Alongside the unexpected there is the empathetic rendering of scene and character that earns George Saunders his "one of a kind" reputation. Five stars for this collection, give it to the thinkers in your clan.
Publishers Reviews
The 'best short story writer in English' (Time) is back with a masterful collection that explores ideas of power, ethics, and justice, and cuts to the very heart of what it means to live in community with our fellow humans. With his trademark prose - wickedly funny, unsentimental, and perfectly tuned - Saunders continues to challenge and surprise- here is a collection of prismatic, deeply resonant stories that encompass joy and despair, oppression and revolution, bizarre fantasy and brutal reality.

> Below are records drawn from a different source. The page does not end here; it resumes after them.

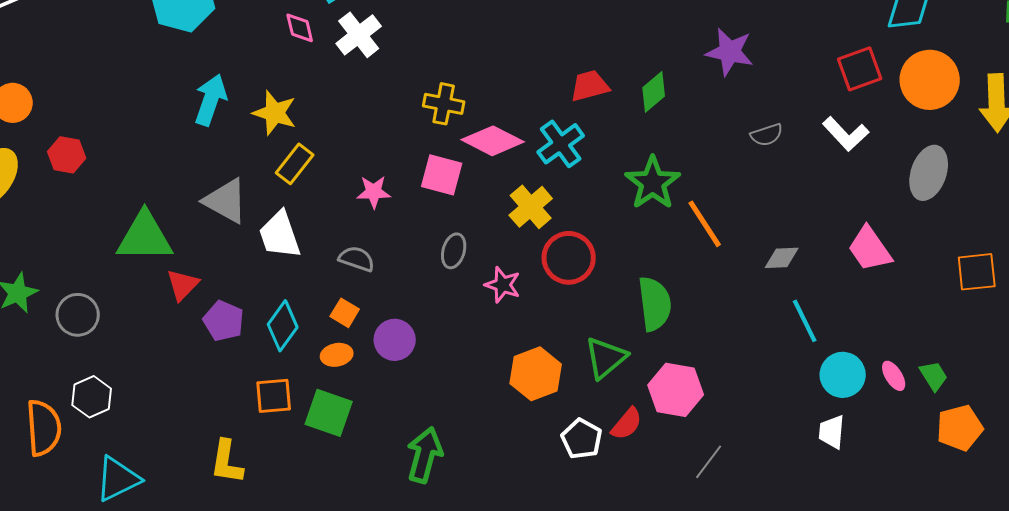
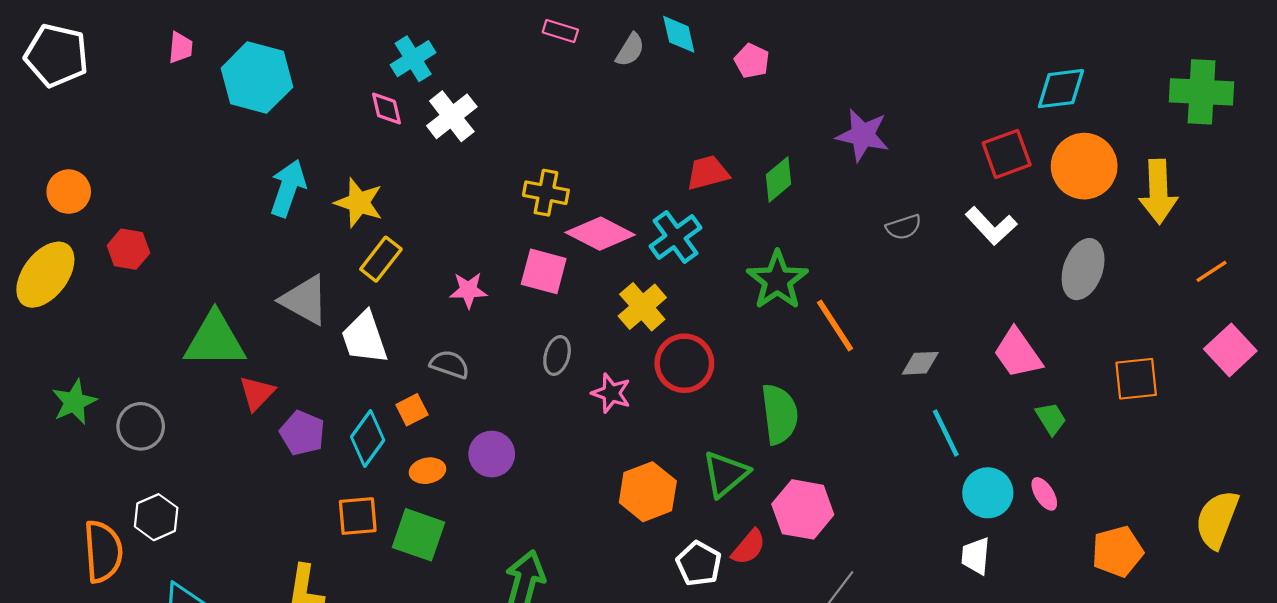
orange square: (345, 313) -> (412, 410), moved, turned 32
green trapezoid: (934, 376) -> (1051, 419), moved

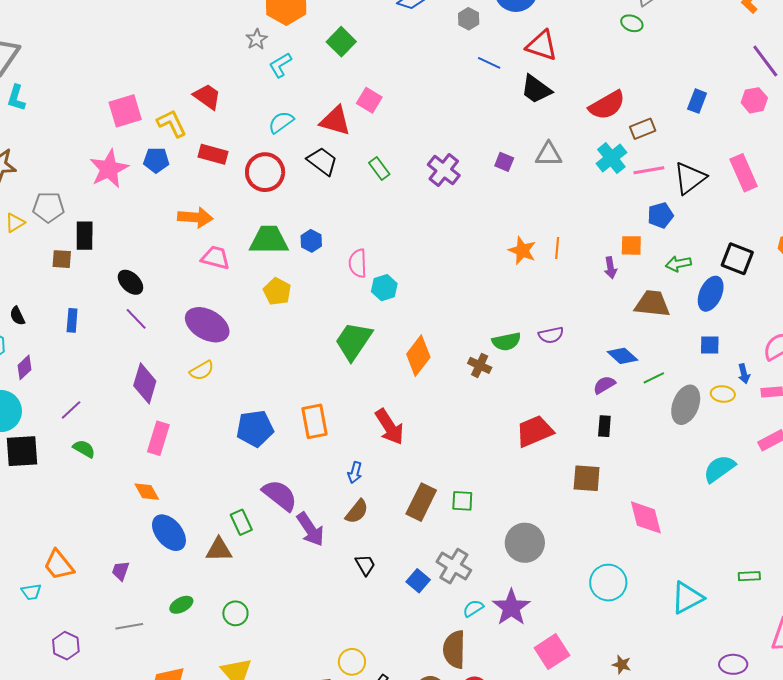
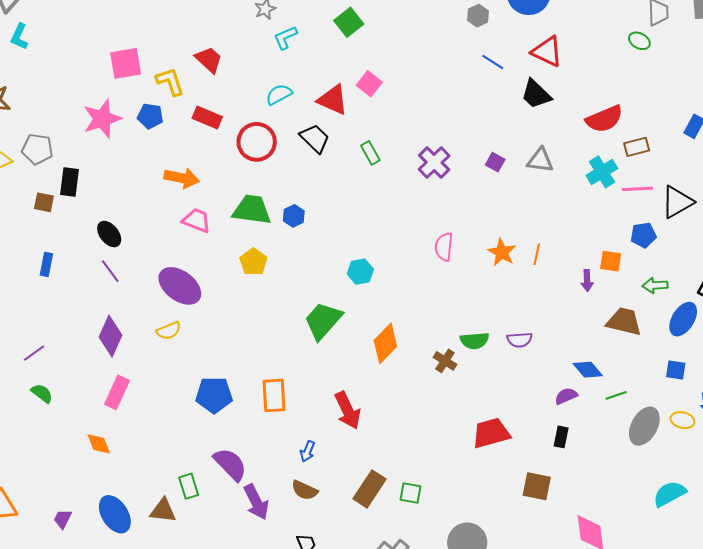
pink semicircle: (358, 263) -> (444, 247), moved
brown semicircle: (357, 512) -> (305, 490), turned 68
blue ellipse: (169, 533) -> (115, 514), moved

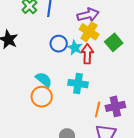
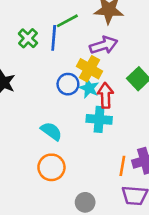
yellow cross: (89, 32) -> (89, 69), moved
cyan cross: (78, 84) -> (99, 119), moved
orange circle: (42, 97) -> (51, 167), moved

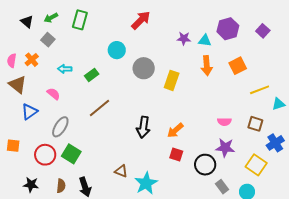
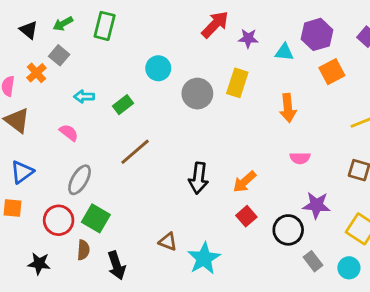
red arrow: (141, 20) -> (215, 24), moved
purple star: (184, 38) -> (248, 38), moved
orange cross: (32, 60) -> (36, 73), moved
orange arrow: (207, 66) -> (288, 108), moved
orange square: (238, 66) -> (332, 72), moved
yellow rectangle: (172, 80) -> (237, 83), moved
blue triangle: (29, 112) -> (22, 172), moved
pink semicircle: (224, 122) -> (300, 158), moved
red square: (176, 154) -> (246, 216), turned 32
brown semicircle: (61, 186) -> (83, 250), moved

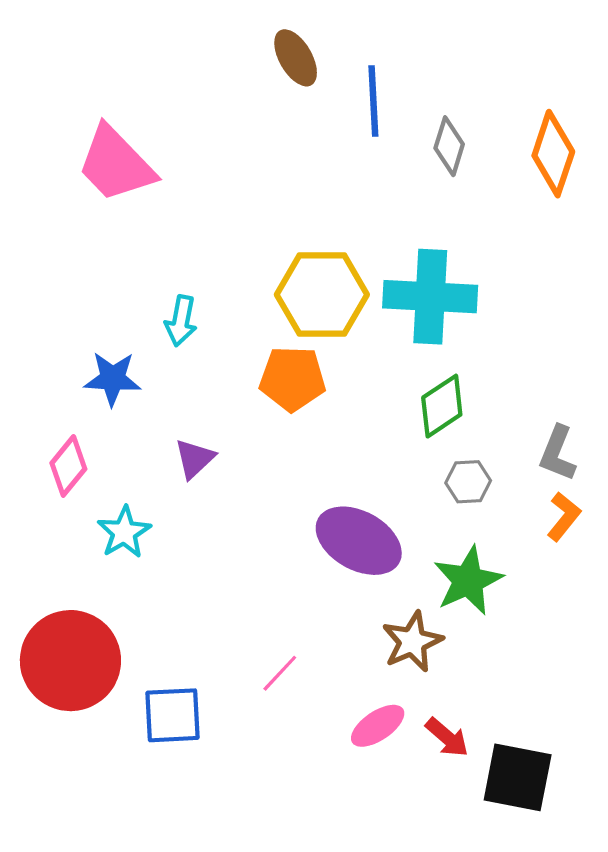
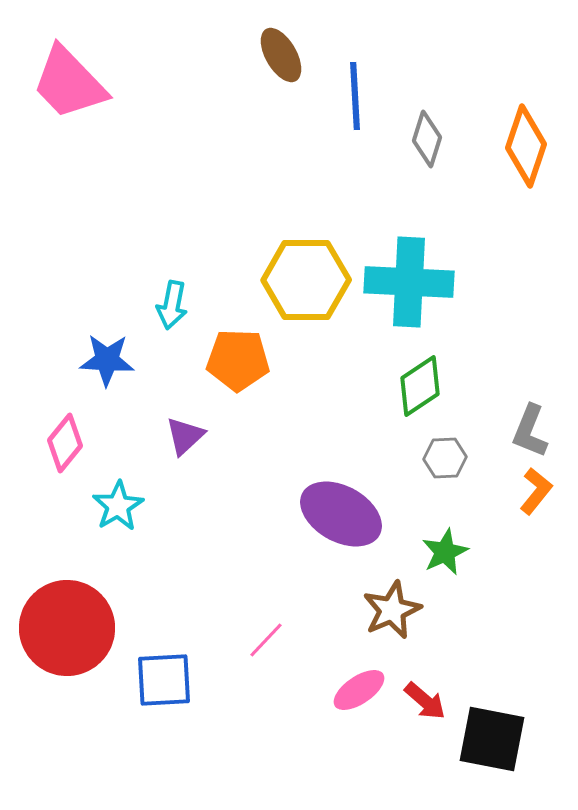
pink trapezoid: (116, 164) -> (69, 83), moved
orange pentagon: (292, 379) -> (238, 360), moved
green star: (468, 581) -> (445, 552), size x0.7

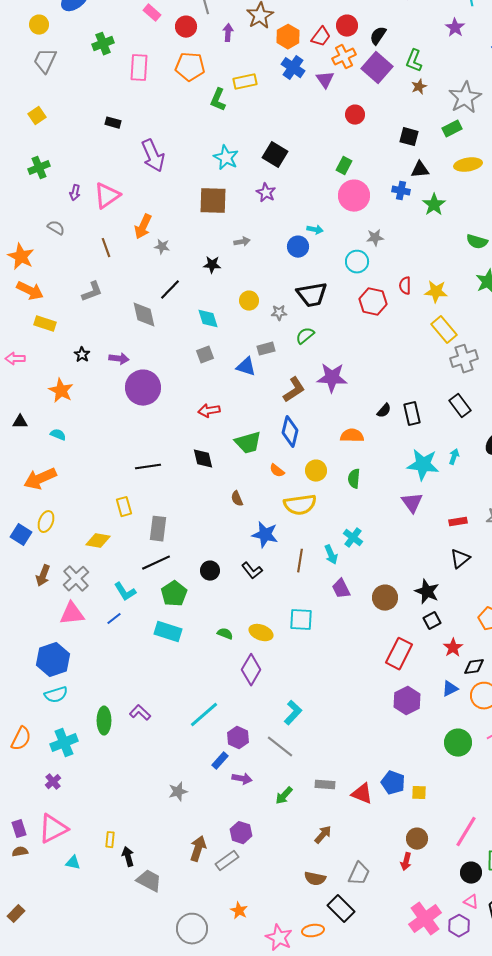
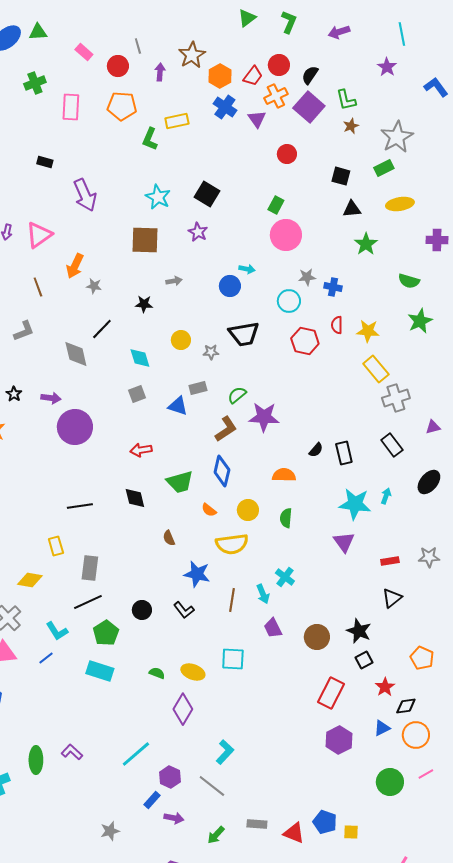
green L-shape: (414, 61) -> (346, 100), turned -35
blue cross: (401, 191) -> (333, 287), moved
green semicircle: (305, 336) -> (237, 395), moved

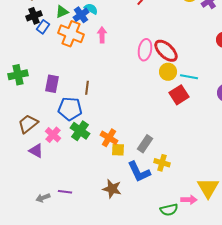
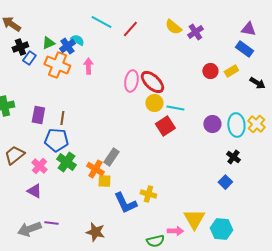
brown line: (87, 88) -> (62, 118), moved
gray rectangle: (145, 144) -> (111, 157), moved
purple triangle: (36, 151) -> (34, 191), moved
brown star: (112, 189) -> (95, 232), moved
gray arrow: (43, 198) -> (29, 229), size x1.6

'Love Letter' is a tender missive from grandfather to grandson, in the midst of a dystopian political situation in the not-too-distant future, that reminds us of our obligations to our ideals, ourselves, and each other. 'Ghoul' is set in a Hell-themed section of an underground amusement park in Colorado, and follows the exploits of a lonely, morally complex character named Brian, who comes to question everything he takes for granted about his 'reality.' In 'Mother's Day', two women who loved the same man come to an existential reckoning in the middle of a hailstorm. And in 'Elliott Spencer', our eighty-nine-year-old protagonist finds himself brainwashed - his memory 'scraped' - a victim of a scheme in which poor, vulnerable people are reprogrammed and deployed as political protesters.
Together, these nine subversive, profound, and essential stories coalesce into a case for viewing the world with the same generosity and clear-eyed attention as Saunders does, even in the most absurd of circumstances.